Word for word, write out the entries that follow, omitting all pictures.

*** Opening of EXTRACTED ENTRIES ***

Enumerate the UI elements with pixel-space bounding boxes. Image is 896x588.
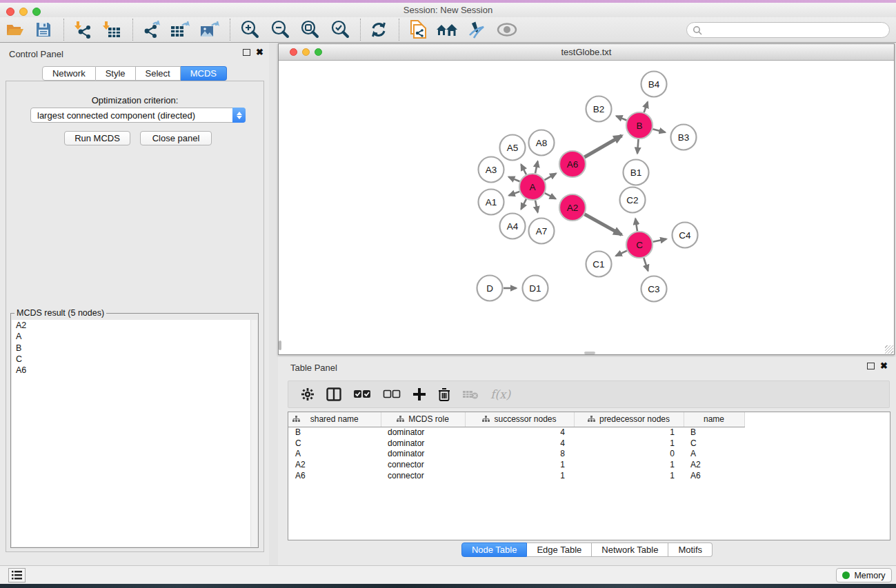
graph-node-C[interactable]: C — [626, 232, 653, 258]
graph-node-C1[interactable]: C1 — [586, 252, 612, 277]
zoom-selected-button[interactable] — [328, 19, 352, 40]
graph-node-A5[interactable]: A5 — [500, 135, 526, 161]
tab-select[interactable]: Select — [136, 66, 181, 81]
tab-network[interactable]: Network — [42, 66, 96, 81]
tab-style[interactable]: Style — [96, 66, 136, 81]
table-cell[interactable]: dominator — [381, 448, 465, 459]
graph-node-D[interactable]: D — [477, 276, 503, 301]
task-history-button[interactable] — [8, 568, 26, 582]
graph-edge-A-A4[interactable] — [521, 199, 526, 210]
float-panel-icon[interactable] — [243, 49, 250, 56]
close-table-panel-icon[interactable]: ✖ — [880, 363, 888, 369]
graph-node-C2[interactable]: C2 — [620, 187, 646, 213]
column-header-name[interactable]: name — [684, 412, 744, 427]
result-item[interactable]: A2 — [12, 320, 250, 331]
table-cell[interactable]: A2 — [684, 459, 744, 470]
graph-node-D1[interactable]: D1 — [523, 276, 548, 301]
tab-motifs[interactable]: Motifs — [668, 543, 713, 557]
tab-node-table[interactable]: Node Table — [461, 543, 528, 557]
table-cell[interactable]: 8 — [465, 448, 574, 459]
network-window-titlebar[interactable]: testGlobe.txt — [279, 44, 894, 61]
graph-node-A7[interactable]: A7 — [529, 219, 555, 244]
graph-node-B4[interactable]: B4 — [641, 72, 667, 97]
graph-edge-B-B3[interactable] — [653, 129, 665, 132]
result-item[interactable]: A — [12, 331, 250, 342]
tab-network-table[interactable]: Network Table — [592, 543, 668, 557]
criterion-dropdown[interactable]: largest connected component (directed) — [30, 108, 246, 123]
column-header-shared-name[interactable]: shared name — [288, 412, 381, 427]
clone-network-button[interactable] — [406, 19, 430, 40]
graph-edge-A2-C[interactable] — [584, 214, 621, 235]
canvas-vscroll-thumb[interactable] — [279, 341, 281, 350]
graph-node-A2[interactable]: A2 — [559, 194, 586, 221]
graph-edge-B-B1[interactable] — [637, 139, 639, 154]
window-resize-grip[interactable] — [885, 345, 893, 354]
graph-node-B3[interactable]: B3 — [671, 125, 697, 150]
table-cell[interactable]: 1 — [465, 470, 574, 481]
table-cell[interactable]: 4 — [465, 438, 574, 449]
network-canvas[interactable]: B4B2BB3A8A5A6A3B1AC2A1A2A4A7C4CC1DD1C3 — [279, 61, 894, 354]
save-session-button[interactable] — [32, 19, 55, 40]
result-item[interactable]: A6 — [12, 365, 250, 376]
graph-edge-A-A5[interactable] — [521, 165, 526, 175]
panel-splitter[interactable] — [269, 43, 278, 565]
first-neighbors-button[interactable] — [435, 19, 459, 40]
table-cell[interactable]: A6 — [288, 470, 381, 481]
import-network-button[interactable] — [72, 19, 95, 40]
column-header-predecessor-nodes[interactable]: predecessor nodes — [574, 412, 684, 427]
search-input[interactable] — [702, 26, 889, 35]
graph-node-B[interactable]: B — [626, 112, 653, 139]
export-network-button[interactable] — [140, 19, 163, 40]
graph-edge-C-C2[interactable] — [635, 219, 637, 231]
column-header-MCDS-role[interactable]: MCDS role — [381, 412, 465, 427]
hide-graphics-button[interactable] — [465, 19, 488, 40]
zoom-in-button[interactable] — [238, 19, 261, 40]
show-column-icon[interactable] — [326, 387, 341, 401]
table-cell[interactable]: A6 — [684, 470, 744, 481]
table-settings-gear-icon[interactable] — [301, 387, 315, 401]
table-cell[interactable]: dominator — [381, 427, 465, 438]
graph-edge-B-B2[interactable] — [616, 116, 626, 120]
table-cell[interactable]: A — [684, 448, 744, 459]
select-all-checkboxes-icon[interactable] — [353, 389, 371, 400]
table-cell[interactable]: 1 — [574, 438, 684, 449]
export-table-button[interactable] — [168, 19, 192, 40]
table-cell[interactable]: C — [288, 438, 381, 449]
graph-node-B2[interactable]: B2 — [586, 97, 612, 122]
column-header-successor-nodes[interactable]: successor nodes — [465, 412, 574, 427]
graph-node-A8[interactable]: A8 — [529, 130, 555, 156]
graph-node-A6[interactable]: A6 — [559, 151, 586, 177]
graph-edge-C-C3[interactable] — [644, 258, 648, 271]
refresh-button[interactable] — [367, 19, 390, 40]
graph-node-C3[interactable]: C3 — [641, 276, 667, 302]
graph-edge-C-C1[interactable] — [616, 251, 627, 256]
tab-edge-table[interactable]: Edge Table — [527, 543, 592, 557]
graph-edge-A-A2[interactable] — [545, 193, 556, 199]
result-item[interactable]: B — [12, 343, 250, 354]
table-cell[interactable]: 1 — [465, 459, 574, 470]
graph-node-A[interactable]: A — [519, 174, 546, 200]
graph-node-A3[interactable]: A3 — [479, 157, 504, 183]
float-table-panel-icon[interactable] — [867, 363, 875, 369]
table-cell[interactable]: 0 — [574, 448, 684, 459]
table-cell[interactable]: B — [684, 427, 744, 438]
table-cell[interactable]: 1 — [574, 459, 684, 470]
table-cell[interactable]: C — [684, 438, 744, 449]
table-cell[interactable]: dominator — [381, 438, 465, 449]
graph-edge-C-C4[interactable] — [653, 239, 667, 242]
graph-edge-A-A7[interactable] — [535, 201, 538, 212]
graph-edge-A6-B[interactable] — [584, 136, 621, 157]
table-cell[interactable]: connector — [381, 459, 465, 470]
graph-edge-A-A8[interactable] — [535, 161, 538, 173]
delete-column-icon[interactable] — [438, 387, 450, 401]
graph-edge-B-B4[interactable] — [644, 102, 648, 112]
table-cell[interactable]: A — [288, 448, 381, 459]
canvas-hscroll-thumb[interactable] — [584, 352, 595, 354]
open-file-button[interactable] — [3, 19, 27, 40]
table-cell[interactable]: 1 — [574, 427, 684, 438]
table-cell[interactable]: B — [288, 427, 381, 438]
table-row[interactable]: A2connector11A2 — [288, 459, 744, 470]
table-cell[interactable]: 4 — [465, 427, 574, 438]
table-row[interactable]: A6connector11A6 — [288, 470, 744, 481]
deselect-all-checkboxes-icon[interactable] — [383, 389, 401, 400]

*** Close of EXTRACTED ENTRIES ***

OUTPUT OF THE EXERCISE -
Enumerate the UI elements with pixel-space bounding boxes. Image is 896x588.
graph-node-C[interactable]: C — [626, 232, 653, 258]
graph-node-C1[interactable]: C1 — [586, 252, 612, 277]
zoom-selected-button[interactable] — [328, 19, 352, 40]
graph-node-A5[interactable]: A5 — [500, 135, 526, 161]
tab-select[interactable]: Select — [136, 66, 181, 81]
tab-network[interactable]: Network — [42, 66, 96, 81]
tab-style[interactable]: Style — [96, 66, 136, 81]
table-cell[interactable]: dominator — [381, 448, 465, 459]
graph-node-D[interactable]: D — [477, 276, 503, 301]
task-history-button[interactable] — [8, 568, 26, 582]
graph-edge-A-A4[interactable] — [521, 199, 526, 210]
float-panel-icon[interactable] — [243, 49, 250, 56]
close-table-panel-icon[interactable]: ✖ — [880, 363, 888, 369]
graph-node-C2[interactable]: C2 — [620, 187, 646, 213]
column-header-name[interactable]: name — [684, 412, 744, 427]
result-item[interactable]: A2 — [12, 320, 250, 331]
table-cell[interactable]: A2 — [684, 459, 744, 470]
graph-node-D1[interactable]: D1 — [523, 276, 548, 301]
tab-motifs[interactable]: Motifs — [668, 543, 713, 557]
tab-node-table[interactable]: Node Table — [461, 543, 528, 557]
table-cell[interactable]: 8 — [465, 448, 574, 459]
network-window-titlebar[interactable]: testGlobe.txt — [279, 44, 894, 61]
graph-node-A7[interactable]: A7 — [529, 219, 555, 244]
graph-node-B4[interactable]: B4 — [641, 72, 667, 97]
graph-edge-B-B3[interactable] — [653, 129, 665, 132]
result-item[interactable]: A — [12, 331, 250, 342]
tab-network-table[interactable]: Network Table — [592, 543, 668, 557]
criterion-dropdown[interactable]: largest connected component (directed) — [30, 108, 246, 123]
column-header-shared-name[interactable]: shared name — [288, 412, 381, 427]
clone-network-button[interactable] — [406, 19, 430, 40]
graph-edge-A2-C[interactable] — [584, 214, 621, 235]
canvas-vscroll-thumb[interactable] — [279, 341, 281, 350]
graph-node-A2[interactable]: A2 — [559, 194, 586, 221]
graph-edge-B-B1[interactable] — [637, 139, 639, 154]
window-resize-grip[interactable] — [885, 345, 893, 354]
graph-node-B3[interactable]: B3 — [671, 125, 697, 150]
table-cell[interactable]: 1 — [465, 470, 574, 481]
table-cell[interactable]: 4 — [465, 438, 574, 449]
network-canvas[interactable]: B4B2BB3A8A5A6A3B1AC2A1A2A4A7C4CC1DD1C3 — [279, 61, 894, 354]
save-session-button[interactable] — [32, 19, 55, 40]
result-item[interactable]: A6 — [12, 365, 250, 376]
graph-edge-A-A5[interactable] — [521, 165, 526, 175]
panel-splitter[interactable] — [269, 43, 278, 565]
first-neighbors-button[interactable] — [435, 19, 459, 40]
table-cell[interactable]: A6 — [288, 470, 381, 481]
import-network-button[interactable] — [72, 19, 95, 40]
column-header-predecessor-nodes[interactable]: predecessor nodes — [574, 412, 684, 427]
search-input[interactable] — [702, 26, 889, 35]
graph-node-B[interactable]: B — [626, 112, 653, 139]
export-network-button[interactable] — [140, 19, 163, 40]
graph-edge-C-C2[interactable] — [635, 219, 637, 231]
column-header-MCDS-role[interactable]: MCDS role — [381, 412, 465, 427]
hide-graphics-button[interactable] — [465, 19, 488, 40]
zoom-in-button[interactable] — [238, 19, 261, 40]
show-column-icon[interactable] — [326, 387, 341, 401]
table-cell[interactable]: A6 — [684, 470, 744, 481]
table-settings-gear-icon[interactable] — [301, 387, 315, 401]
table-cell[interactable]: dominator — [381, 427, 465, 438]
graph-edge-B-B2[interactable] — [616, 116, 626, 120]
table-cell[interactable]: A — [684, 448, 744, 459]
select-all-checkboxes-icon[interactable] — [353, 389, 371, 400]
table-cell[interactable]: 1 — [574, 438, 684, 449]
export-table-button[interactable] — [168, 19, 192, 40]
table-cell[interactable]: C — [288, 438, 381, 449]
graph-node-B2[interactable]: B2 — [586, 97, 612, 122]
column-header-successor-nodes[interactable]: successor nodes — [465, 412, 574, 427]
graph-node-A8[interactable]: A8 — [529, 130, 555, 156]
graph-node-A6[interactable]: A6 — [559, 151, 586, 177]
graph-edge-C-C3[interactable] — [644, 258, 648, 271]
refresh-button[interactable] — [367, 19, 390, 40]
graph-node-C3[interactable]: C3 — [641, 276, 667, 302]
graph-edge-C-C1[interactable] — [616, 251, 627, 256]
tab-edge-table[interactable]: Edge Table — [527, 543, 592, 557]
graph-edge-A-A2[interactable] — [545, 193, 556, 199]
result-item[interactable]: B — [12, 343, 250, 354]
table-cell[interactable]: 1 — [465, 459, 574, 470]
graph-node-A[interactable]: A — [519, 174, 546, 200]
graph-node-A3[interactable]: A3 — [479, 157, 504, 183]
float-table-panel-icon[interactable] — [867, 363, 875, 369]
table-cell[interactable]: 0 — [574, 448, 684, 459]
table-cell[interactable]: B — [684, 427, 744, 438]
table-cell[interactable]: 1 — [574, 459, 684, 470]
table-cell[interactable]: C — [684, 438, 744, 449]
table-cell[interactable]: dominator — [381, 438, 465, 449]
graph-edge-C-C4[interactable] — [653, 239, 667, 242]
graph-edge-A-A7[interactable] — [535, 201, 538, 212]
graph-edge-A6-B[interactable] — [584, 136, 621, 157]
table-cell[interactable]: connector — [381, 459, 465, 470]
graph-edge-A-A8[interactable] — [535, 161, 538, 173]
delete-column-icon[interactable] — [438, 387, 450, 401]
graph-edge-B-B4[interactable] — [644, 102, 648, 112]
table-cell[interactable]: A — [288, 448, 381, 459]
canvas-hscroll-thumb[interactable] — [584, 352, 595, 354]
open-file-button[interactable] — [3, 19, 27, 40]
table-cell[interactable]: 1 — [574, 427, 684, 438]
table-cell[interactable]: B — [288, 427, 381, 438]
table-row[interactable]: A2connector11A2 — [288, 459, 744, 470]
table-cell[interactable]: 4 — [465, 427, 574, 438]
table-row[interactable]: A6connector11A6 — [288, 470, 744, 481]
deselect-all-checkboxes-icon[interactable] — [383, 389, 401, 400]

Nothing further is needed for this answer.